↓↓↓

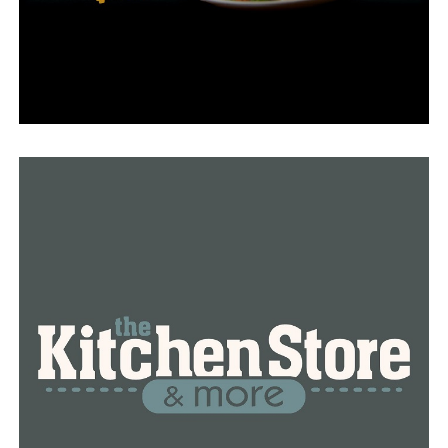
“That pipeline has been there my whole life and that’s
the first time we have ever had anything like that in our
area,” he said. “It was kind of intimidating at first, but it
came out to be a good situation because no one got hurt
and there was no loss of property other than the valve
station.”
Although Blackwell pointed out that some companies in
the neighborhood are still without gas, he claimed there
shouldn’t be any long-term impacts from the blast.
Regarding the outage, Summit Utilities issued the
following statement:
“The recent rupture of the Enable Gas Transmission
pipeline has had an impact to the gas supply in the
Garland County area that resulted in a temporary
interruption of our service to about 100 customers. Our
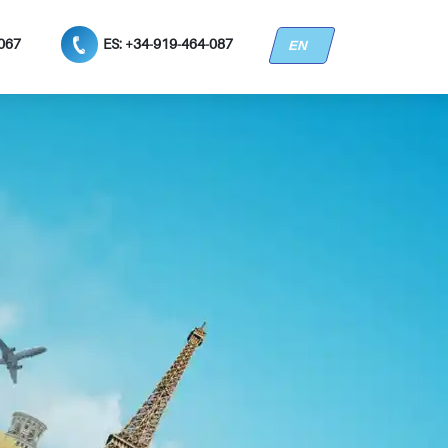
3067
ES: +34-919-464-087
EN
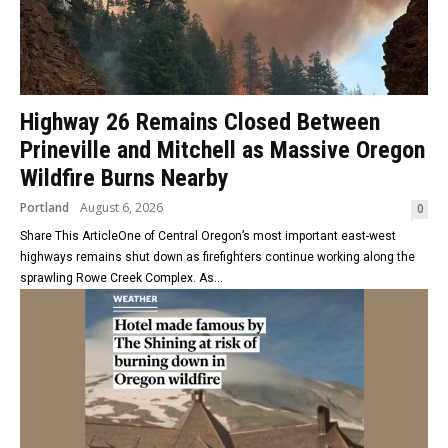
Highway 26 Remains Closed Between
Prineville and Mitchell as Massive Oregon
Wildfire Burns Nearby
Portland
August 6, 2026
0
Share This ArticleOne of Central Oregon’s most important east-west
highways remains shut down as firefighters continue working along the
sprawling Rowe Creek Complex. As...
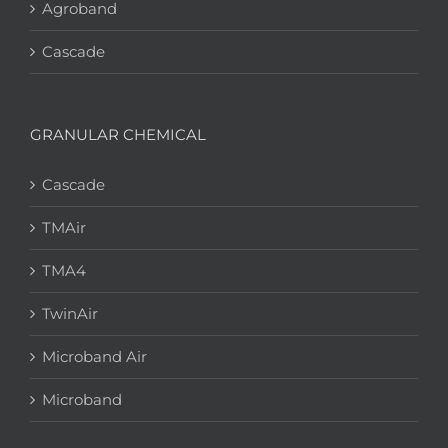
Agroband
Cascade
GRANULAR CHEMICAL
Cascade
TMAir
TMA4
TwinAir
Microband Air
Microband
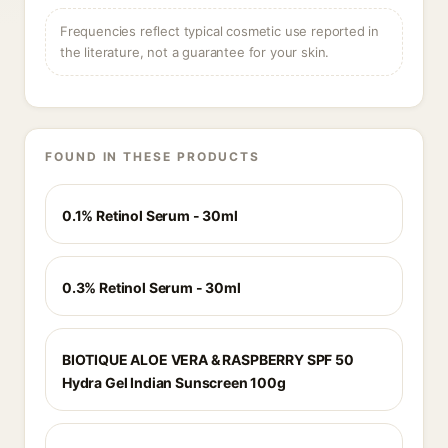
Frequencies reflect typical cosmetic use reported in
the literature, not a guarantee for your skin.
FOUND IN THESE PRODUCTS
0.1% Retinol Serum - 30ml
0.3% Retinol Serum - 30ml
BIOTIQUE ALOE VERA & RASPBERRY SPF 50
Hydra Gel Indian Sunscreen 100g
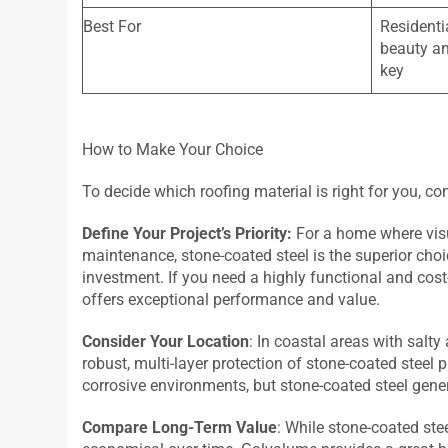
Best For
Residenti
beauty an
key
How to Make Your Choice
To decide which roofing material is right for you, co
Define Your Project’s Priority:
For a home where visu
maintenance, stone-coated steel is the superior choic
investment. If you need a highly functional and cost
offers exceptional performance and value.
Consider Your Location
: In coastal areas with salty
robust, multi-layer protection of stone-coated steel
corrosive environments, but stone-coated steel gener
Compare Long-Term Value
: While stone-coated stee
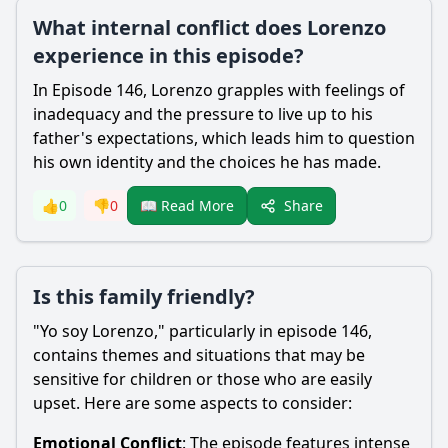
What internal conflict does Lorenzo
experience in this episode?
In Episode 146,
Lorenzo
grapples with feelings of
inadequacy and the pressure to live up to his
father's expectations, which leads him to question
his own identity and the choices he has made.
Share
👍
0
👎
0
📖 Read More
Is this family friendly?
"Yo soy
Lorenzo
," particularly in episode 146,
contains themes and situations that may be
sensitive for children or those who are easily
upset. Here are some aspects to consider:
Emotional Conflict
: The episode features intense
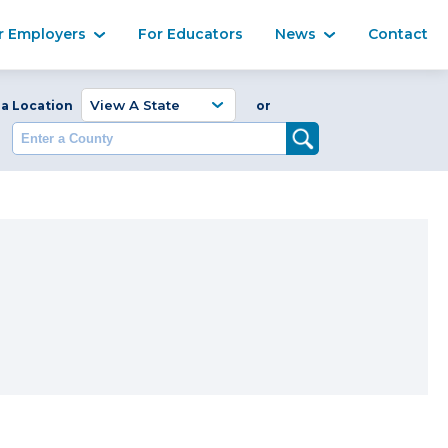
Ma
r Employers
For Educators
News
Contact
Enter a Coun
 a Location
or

↑↑↑
↓↓↓

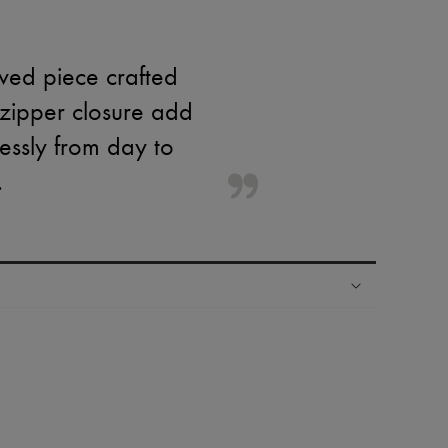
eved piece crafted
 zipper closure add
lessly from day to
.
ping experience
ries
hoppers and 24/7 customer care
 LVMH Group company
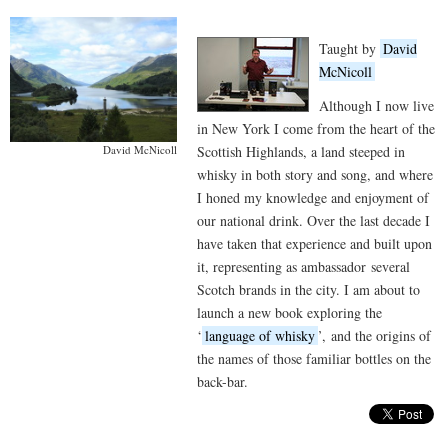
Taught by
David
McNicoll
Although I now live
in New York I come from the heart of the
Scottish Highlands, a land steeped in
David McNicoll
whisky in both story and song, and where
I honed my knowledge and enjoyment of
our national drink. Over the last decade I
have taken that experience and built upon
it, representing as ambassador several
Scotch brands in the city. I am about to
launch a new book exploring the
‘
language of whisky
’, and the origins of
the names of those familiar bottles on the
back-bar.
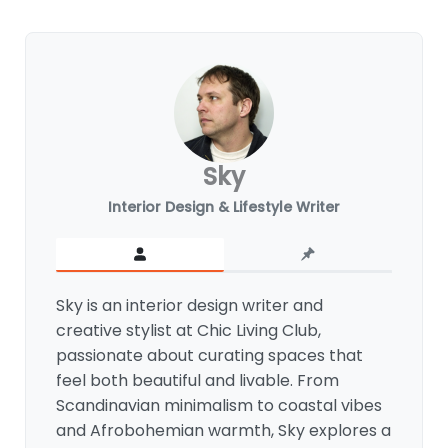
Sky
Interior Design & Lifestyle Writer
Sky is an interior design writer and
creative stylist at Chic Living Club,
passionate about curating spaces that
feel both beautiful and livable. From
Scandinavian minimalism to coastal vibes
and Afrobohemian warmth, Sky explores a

↑↑↑
↓↓↓

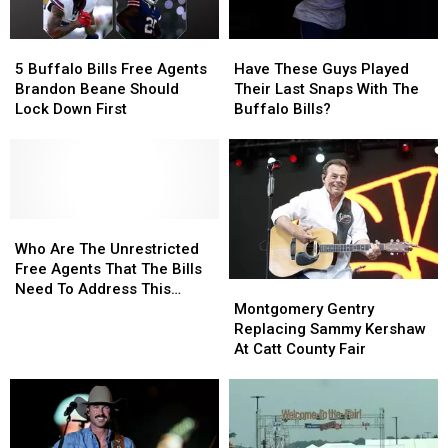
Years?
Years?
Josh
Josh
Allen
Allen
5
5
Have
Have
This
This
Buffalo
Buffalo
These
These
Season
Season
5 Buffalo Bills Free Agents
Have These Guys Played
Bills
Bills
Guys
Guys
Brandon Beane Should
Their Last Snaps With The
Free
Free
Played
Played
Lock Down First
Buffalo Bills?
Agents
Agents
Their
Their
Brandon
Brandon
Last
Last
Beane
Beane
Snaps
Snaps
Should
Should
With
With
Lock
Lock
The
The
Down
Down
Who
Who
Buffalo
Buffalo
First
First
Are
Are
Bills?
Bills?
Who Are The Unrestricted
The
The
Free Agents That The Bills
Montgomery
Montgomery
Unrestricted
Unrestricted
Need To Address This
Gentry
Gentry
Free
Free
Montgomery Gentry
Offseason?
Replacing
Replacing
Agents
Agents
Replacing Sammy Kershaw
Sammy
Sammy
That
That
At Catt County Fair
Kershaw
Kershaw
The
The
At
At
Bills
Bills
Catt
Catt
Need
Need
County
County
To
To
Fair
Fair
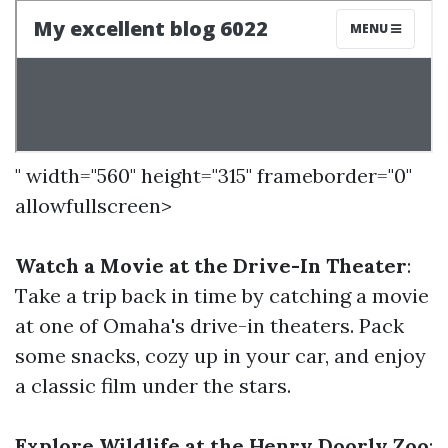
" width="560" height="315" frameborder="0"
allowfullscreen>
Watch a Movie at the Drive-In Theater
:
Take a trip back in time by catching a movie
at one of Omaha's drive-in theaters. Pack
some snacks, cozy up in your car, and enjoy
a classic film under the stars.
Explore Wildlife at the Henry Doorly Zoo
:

↑↑↑

Task prompt> Scan the entries above for the word "stone", then copy every line in which it occurs.

Exercise result>
maintenance, stone-coated steel is the superior choic
robust, multi-layer protection of stone-coated steel
corrosive environments, but stone-coated steel gener
: While stone-coated stee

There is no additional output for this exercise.